What the task asks> Without any of the pictures, set down the data below exactly.

Records to use>

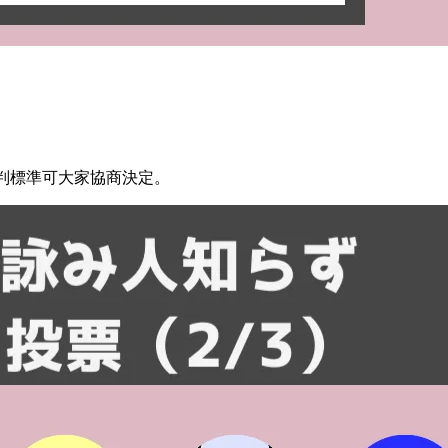
等評判標準可大家協商決定。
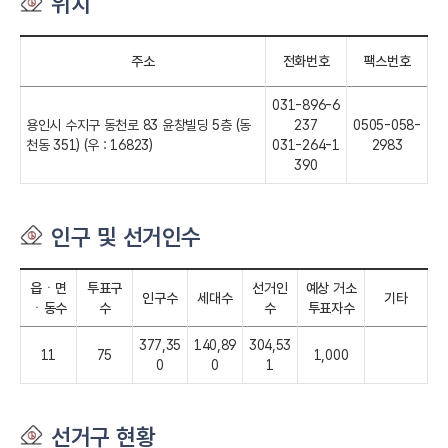
위치
주소
전화번호
팩스번호
031-896-6
용인시 수지구 동천로 83 윤창빌딩 5층 (동
237
0505-058-
천동 351) (우 : 16823)
031-264-1
2983
390
인구 및 선거인수
읍ㆍ면
투표구
선거인
예상 거소
인구수
세대수
기타
ㆍ동수
수
수
투표자수
377,35
140,89
304,53
11
75
1,000
0
0
1
선거구 현황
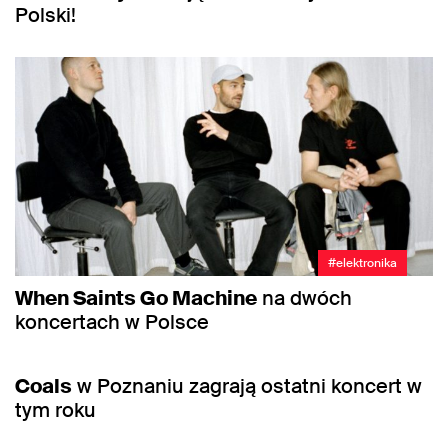
Polski!
#elektronika
When Saints Go Machine
na dwóch
koncertach w Polsce
#elektronika
Coals
w Poznaniu zagrają ostatni koncert w
tym roku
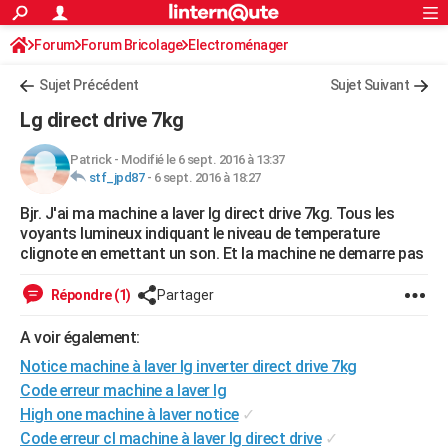
ACTUALITÉS
Forum
Forum Bricolage
Connexion
Electroménager
S'inscrire
Rechercher
Société
Education
Villes
Politique
Faits Divers
Monde
+
SPORT
Sujet Précédent
Sujet Suivant
Football
Cyclisme
Forum
Coupe du monde 2026
Tennis
Rugby
CULTURE
Lg direct drive 7kg
TNT
Cinéma
Musique
Programme TV
Streaming
Sorties cinéma
+
FINANCE
Patrick
-
Modifié le 6 sept. 2016 à 13:37
stf_jpd87
-
6 sept. 2016 à 18:27
Impôts
Immobilier
Banque
Crédit
Retraite
Epargne
Risques naturels par ville
Assurance
AUTO
Bjr. J'ai ma machine a laver lg direct drive 7kg. Tous les
Réserver un essai
Berlines
Forum auto
Essais
Citadines
SUV
+
HIGH-TECH
voyants lumineux indiquant le niveau de temperature
clignote en emettant un son. Et la machine ne demarre pas
Meilleur smartphone
Ordinateurs
Guide high-tech
Mobiles
Internet
Jeux vidéo
+
BRICOLAGE
Répondre (1)
Partager
Aménagement intérieur
Cuisine
Jardinage
+
Forum
Extérieur
Salle de bains
Rangement
WEEK-END
A voir également:
Escapades
Expositions
Week-end nature
Guides de France
Patrimoine
Musées
+
LIFESTYLE
Notice machine à laver lg inverter direct drive 7kg
Bien-être
Mode
+
Art de vivre
Loisirs
Modes de vie
Code erreur machine a laver lg
SANTE
High one machine à laver notice
✓
Guide de la santé
Médicaments
+
Alimentation
Maladies
Sommeil
VOYAGE
Code erreur cl machine à laver lg direct drive
✓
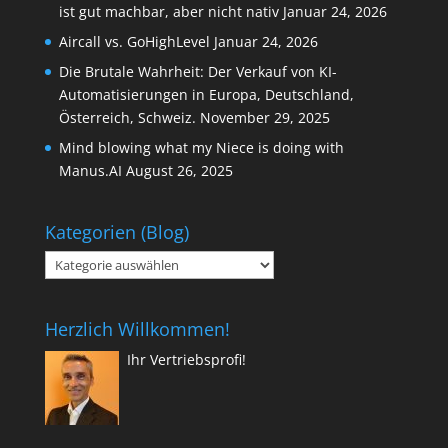
ist gut machbar, aber nicht nativ
Januar 24, 2026
Aircall vs. GoHighLevel
Januar 24, 2026
Die Brutale Wahrheit: Der Verkauf von KI-
Automatisierungen in Europa, Deutschland,
Österreich, Schweiz.
November 29, 2025
Mind blowing what my Niece is doing with
Manus.AI
August 26, 2025
Kategorien (Blog)
Kategorien
(Blog)
Herzlich Willkommen!
Ihr Vertriebsprofi!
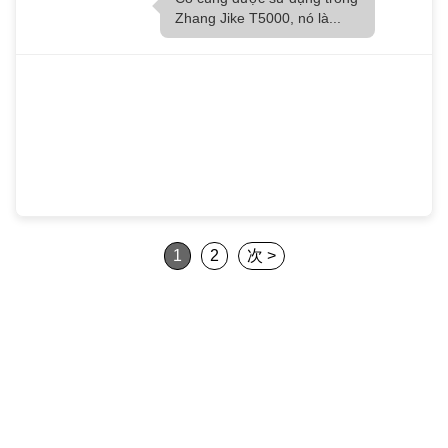
Zhang Jike T5000, nó là...
1
2
次 >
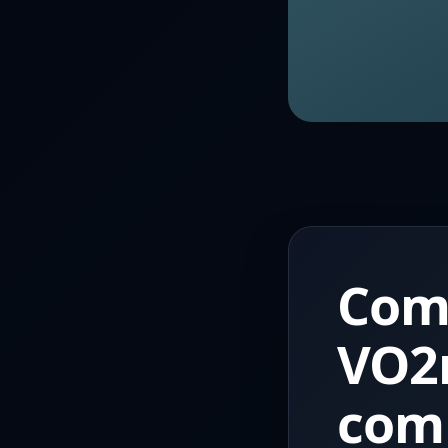
Come
VO2m
com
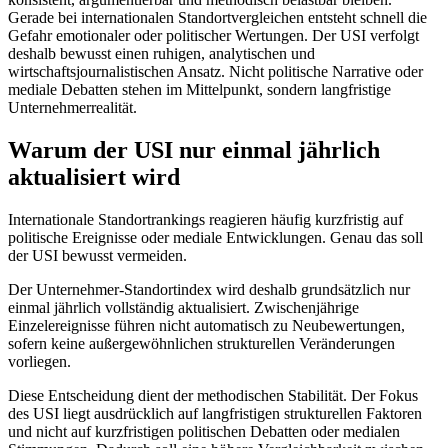
Gerade bei internationalen Standortvergleichen entsteht schnell die
Gefahr emotionaler oder politischer Wertungen. Der USI verfolgt
deshalb bewusst einen ruhigen, analytischen und
wirtschaftsjournalistischen Ansatz. Nicht politische Narrative oder
mediale Debatten stehen im Mittelpunkt, sondern langfristige
Unternehmerrealität.
Warum der USI nur einmal jährlich
aktualisiert wird
Internationale Standortrankings reagieren häufig kurzfristig auf
politische Ereignisse oder mediale Entwicklungen. Genau das soll
der USI bewusst vermeiden.
Der Unternehmer-Standortindex wird deshalb grundsätzlich nur
einmal jährlich vollständig aktualisiert. Zwischenjährige
Einzelereignisse führen nicht automatisch zu Neubewertungen,
sofern keine außergewöhnlichen strukturellen Veränderungen
vorliegen.
Diese Entscheidung dient der methodischen Stabilität. Der Fokus
des USI liegt ausdrücklich auf langfristigen strukturellen Faktoren
und nicht auf kurzfristigen politischen Debatten oder medialen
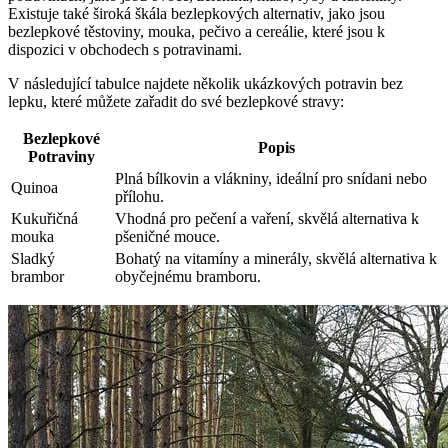
Existuje také široká škála bezlepkových alternativ, jako jsou
bezlepkové těstoviny, mouka, pečivo a cereálie, které jsou k
dispozici v obchodech s potravinami.
V následující tabulce najdete několik ukázkových potravin bez
lepku, které můžete zařadit do své bezlepkové stravy:
Bezlepkové
Popis
Potraviny
Plná bílkovin a vlákniny, ideální pro snídani nebo
Quinoa
přílohu.
Kukuřičná
Vhodná pro pečení a vaření, skvělá alternativa k
mouka
pšeničné mouce.
Sladký
Bohatý na vitamíny a minerály, skvělá alternativa k
brambor
obyčejnému bramboru.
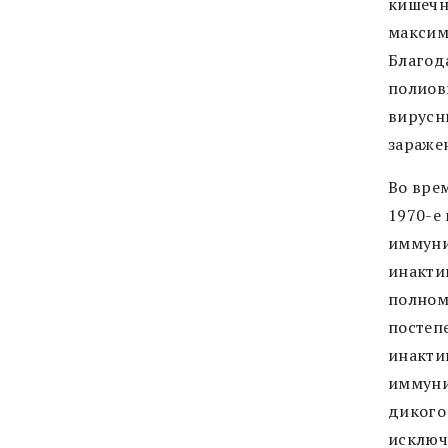
кишечн
максим
Благод
полиов
вирусн
зараже
Во вре
1970-е
иммуни
инакти
полном
постеп
инакти
иммуни
дикого
исключ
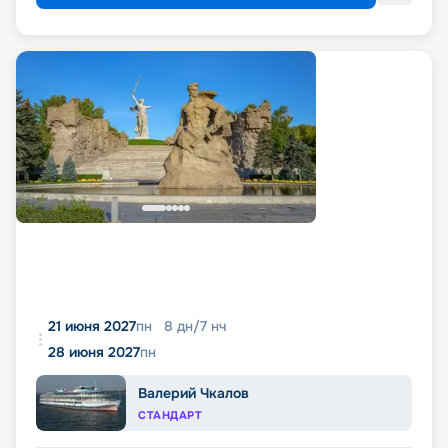
21 июня 2027
пн
8
дн
/
7
нч
28 июня 2027
пн
Валерий Чкалов
СТАНДАРТ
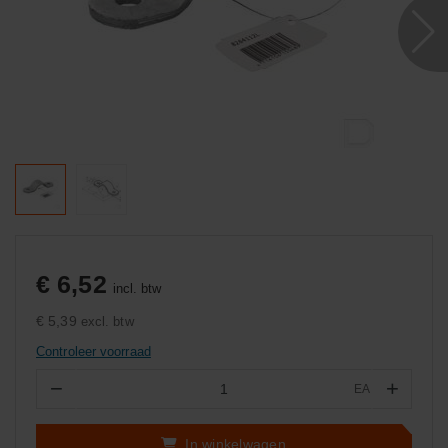
€ 6,52
incl. btw
€ 5,39
excl. btw
Controleer voorraad
−
+
EA
Aantal
In winkelwagen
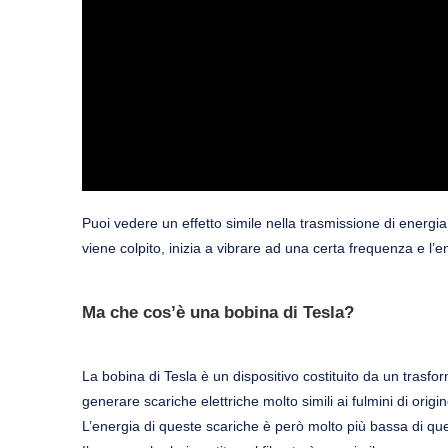
Puoi vedere un effetto simile nella trasmissione di energ
viene colpito, inizia a vibrare ad una certa frequenza e l’
Ma che cos’è una bobina di Tesla?
La bobina di Tesla è un dispositivo costituito da un trasfo
generare scariche elettriche molto simili ai fulmini di origi
L’energia di queste scariche è però molto più bassa di quel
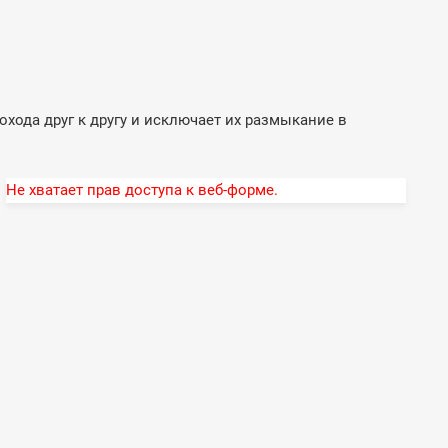
хода друг к другу и исключает их размыкание в
Не хватает прав доступа к веб-форме.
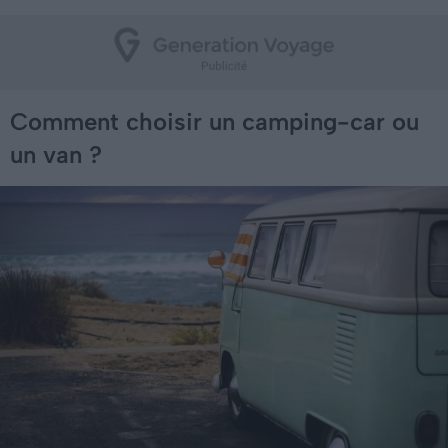
Comment choisir un camping-car ou
un van ?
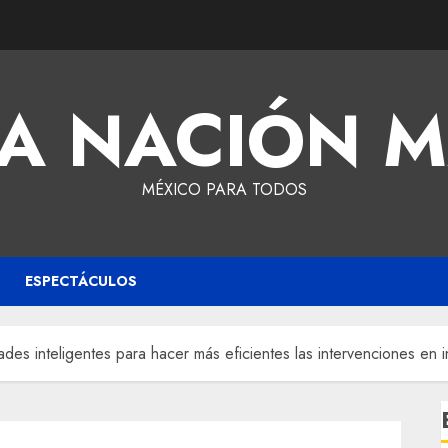
A NACIÓN 
MÉXICO PARA TODOS
ESPECTÁCULOS
es inteligentes para hacer más eficientes las intervenciones en in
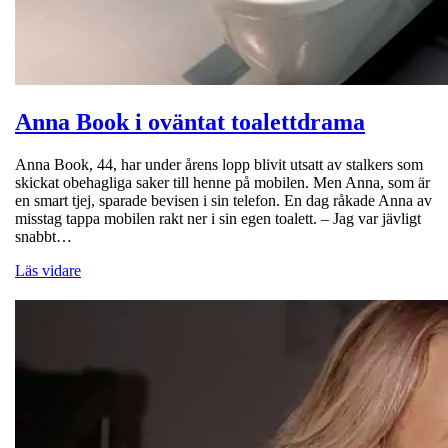
Anna Book i oväntat toalettdrama
Anna Book, 44, har under årens lopp blivit utsatt av stalkers som
skickat obehagliga saker till henne på mobilen. Men Anna, som är
en smart tjej, sparade bevisen i sin telefon. En dag råkade Anna av
misstag tappa mobilen rakt ner i sin egen toalett. – Jag var jävligt
snabbt…
Läs vidare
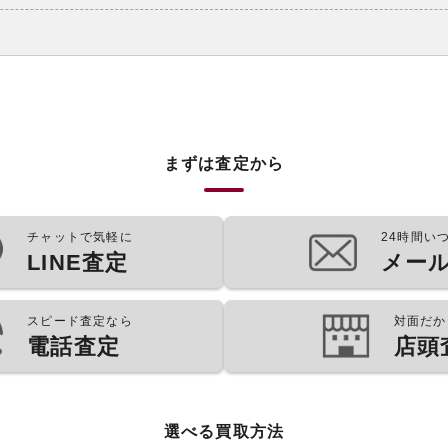
まずは査定から
チャットで気軽に
24時間い
LINE査定
メー
スピード査定なら
対面だか
電話査定
店頭
選べる買取方法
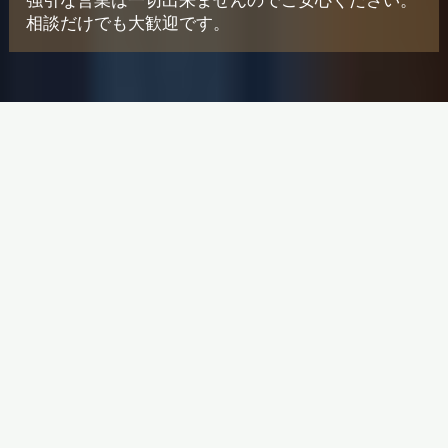
強引な営業は一切出来ませんのでご安心ください。
相談だけでも大歓迎です。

Solution to this exercise>
等評判標準可大家協商決定。
위치
주소
전화번호
팩스번호
031-896-6
용인시 수지구 동천로 83 윤창빌딩 5층 (동
237
0505-058-
천동 351) (우 : 16823)
031-264-1
2983
390
인구 및 선거인수
읍ㆍ면
투표구
선거인
예상 거소
인구수
세대수
기타
ㆍ동수
수
수
투표자수
377,35
140,89
304,53
11
75
1,000
0
0
1
선거구 현황
Polski!
#elektronika
When Saints Go Machine
na dwóch
koncertach w Polsce
#elektronika
Coals
w Poznaniu zagrają ostatni koncert w
tym roku
ACTUALITÉS
Forum
Forum Bricolage
Connexion
Electroménager
S'inscrire
Rechercher
Société
Education
Villes
Politique
Faits Divers
Monde
+
SPORT
Sujet Précédent
Sujet Suivant
Football
Cyclisme
Forum
Coupe du monde 2026
Tennis
Rugby
CULTURE
Lg direct drive 7kg
TNT
Cinéma
Musique
Programme TV
Streaming
Sorties cinéma
+
FINANCE
Patrick
-
Modifié le 6 sept. 2016 à 13:37
stf_jpd87
-
6 sept. 2016 à 18:27
Impôts
Immobilier
Banque
Crédit
Retraite
Epargne
Risques naturels par ville
Assurance
AUTO
Bjr. J'ai ma machine a laver lg direct drive 7kg. Tous les
Réserver un essai
Berlines
Forum auto
Essais
Citadines
SUV
+
HIGH-TECH
voyants lumineux indiquant le niveau de temperature
clignote en emettant un son. Et la machine ne demarre pas
Meilleur smartphone
Ordinateurs
Guide high-tech
Mobiles
Internet
Jeux vidéo
+
BRICOLAGE
Répondre (1)
Partager
Aménagement intérieur
Cuisine
Jardinage
+
Forum
Extérieur
Salle de bains
Rangement
WEEK-END
A voir également:
Escapades
Expositions
Week-end nature
Guides de France
Patrimoine
Musées
+
LIFESTYLE
Notice machine à laver lg inverter direct drive 7kg
Bien-être
Mode
+
Art de vivre
Loisirs
Modes de vie
Code erreur machine a laver lg
SANTE
High one machine à laver notice
✓
Guide de la santé
Médicaments
+
Alimentation
Maladies
Sommeil
VOYAGE
Code erreur cl machine à laver lg direct drive
✓
ist gut machbar, aber nicht nativ
Januar 24, 2026
Aircall vs. GoHighLevel
Januar 24, 2026
Die Brutale Wahrheit: Der Verkauf von KI-
Automatisierungen in Europa, Deutschland,
Österreich, Schweiz.
November 29, 2025
Mind blowing what my Niece is doing with
Manus.AI
August 26, 2025
Kategorien (Blog)
Kategorien
(Blog)
Herzlich Willkommen!
Ihr Vertriebsprofi!
Zhang Jike T5000, nó là...
1
2
次 >
Come
VO2m
com
Gerade bei internationalen Standortvergleichen entsteht schnell die
Gefahr emotionaler oder politischer Wertungen. Der USI verfolgt
deshalb bewusst einen ruhigen, analytischen und
wirtschaftsjournalistischen Ansatz. Nicht politische Narrative oder
mediale Debatten stehen im Mittelpunkt, sondern langfristige
Unternehmerrealität.
Warum der USI nur einmal jährlich
aktualisiert wird
Internationale Standortrankings reagieren häufig kurzfristig auf
politische Ereignisse oder mediale Entwicklungen. Genau das soll
der USI bewusst vermeiden.
Der Unternehmer-Standortindex wird deshalb grundsätzlich nur
einmal jährlich vollständig aktualisiert. Zwischenjährige
Einzelereignisse führen nicht automatisch zu Neubewertungen,
sofern keine außergewöhnlichen strukturellen Veränderungen
vorliegen.
Diese Entscheidung dient der methodischen Stabilität. Der Fokus
des USI liegt ausdrücklich auf langfristigen strukturellen Faktoren
und nicht auf kurzfristigen politischen Debatten oder medialen
Existuje také široká škála bezlepkových alternativ, jako jsou
bezlepkové těstoviny, mouka, pečivo a cereálie, které jsou k
dispozici v obchodech s potravinami.
V následující tabulce najdete několik ukázkových potravin bez
lepku, které můžete zařadit do své bezlepkové stravy:
Bezlepkové
Popis
Potraviny
Plná bílkovin a vlákniny, ideální pro snídani nebo
Quinoa
přílohu.
Kukuřičná
Vhodná pro pečení a vaření, skvělá alternativa k
mouka
pšeničné mouce.
Sladký
Bohatý na vitamíny a minerály, skvělá alternativa k
brambor
obyčejnému bramboru.
кишечн
максим
Благод
полиов
вирусн
зараже
Во вре
1970-е
иммуни
инакти
полном
постеп
инакти
иммуни
дикого
исключ
21 июня 2027
пн
8
дн
/
7
нч
28 июня 2027
пн
Валерий Чкалов
СТАНДАРТ
€ 6,52
incl. btw
€ 5,39
excl. btw
Controleer voorraad
−
+
EA
Aantal
In winkelwagen
Puoi vedere un effetto simile nella trasmissione di energ
viene colpito, inizia a vibrare ad una certa frequenza e l’
Ma che cos’è una bobina di Tesla?
La bobina di Tesla è un dispositivo costituito da un trasfo
generare scariche elettriche molto simili ai fulmini di origi
L’energia di queste scariche è però molto più bassa di quel
хода друг к другу и исключает их размыкание в
Не хватает прав доступа к веб-форме.
Comment choisir un camping-car ou
un van ?
A NACIÓN 
MÉXICO PARA TODOS
ESPECTÁCULOS
es inteligentes para hacer más eficientes las intervenciones en in
Anna Book i oväntat toalettdrama
Anna Book, 44, har under årens lopp blivit utsatt av stalkers som
skickat obehagliga saker till henne på mobilen. Men Anna, som är
en smart tjej, sparade bevisen i sin telefon. En dag råkade Anna av
misstag tappa mobilen rakt ner i sin egen toalett. – Jag var jävligt
snabbt…
Läs vidare
まずは査定から
チャットで気軽に
24時間い
LINE査定
メー
スピード査定なら
対面だか
電話査定
店頭
選べる買取方法
強引な営業は一切出来ませんのでご安心ください。
相談だけでも大歓迎です。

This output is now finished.